Dataset content below:

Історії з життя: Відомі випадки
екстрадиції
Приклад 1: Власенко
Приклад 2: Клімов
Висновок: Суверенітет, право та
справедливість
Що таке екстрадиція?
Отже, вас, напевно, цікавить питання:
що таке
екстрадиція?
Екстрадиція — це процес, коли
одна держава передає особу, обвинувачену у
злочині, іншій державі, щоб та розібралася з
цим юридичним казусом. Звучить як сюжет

End of Dataset content.
Dataset content below:

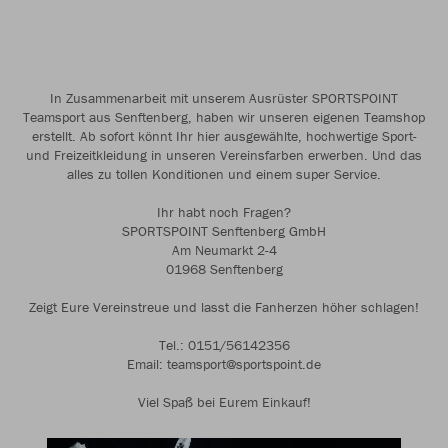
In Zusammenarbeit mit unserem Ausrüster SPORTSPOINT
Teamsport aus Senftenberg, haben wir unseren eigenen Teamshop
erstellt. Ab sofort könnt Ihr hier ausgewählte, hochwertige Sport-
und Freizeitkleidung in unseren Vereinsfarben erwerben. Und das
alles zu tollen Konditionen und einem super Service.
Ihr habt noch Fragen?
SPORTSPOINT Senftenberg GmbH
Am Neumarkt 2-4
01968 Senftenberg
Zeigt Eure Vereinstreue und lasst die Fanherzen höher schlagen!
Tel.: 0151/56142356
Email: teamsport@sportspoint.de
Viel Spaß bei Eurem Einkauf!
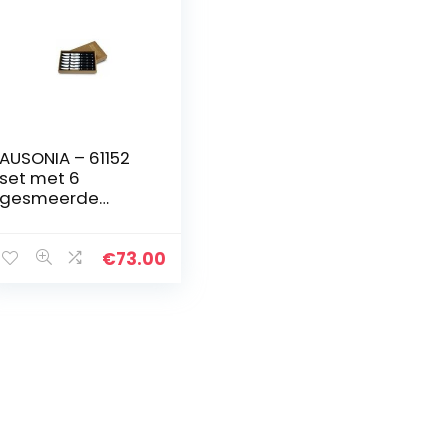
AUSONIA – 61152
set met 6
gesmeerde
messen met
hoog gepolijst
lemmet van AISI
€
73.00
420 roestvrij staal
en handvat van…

End of Dataset content.

Among the records above, repeat exactly the line with "Історії з життя: Відомі випадки", the line with "цим юридичним казусом. Звучить як сюжет", and every line in between, and only those.

→ **Answer area**:
Історії з життя: Відомі випадки
екстрадиції
Приклад 1: Власенко
Приклад 2: Клімов
Висновок: Суверенітет, право та
справедливість
Що таке екстрадиція?
Отже, вас, напевно, цікавить питання:
що таке
екстрадиція?
Екстрадиція — це процес, коли
одна держава передає особу, обвинувачену у
злочині, іншій державі, щоб та розібралася з
цим юридичним казусом. Звучить як сюжет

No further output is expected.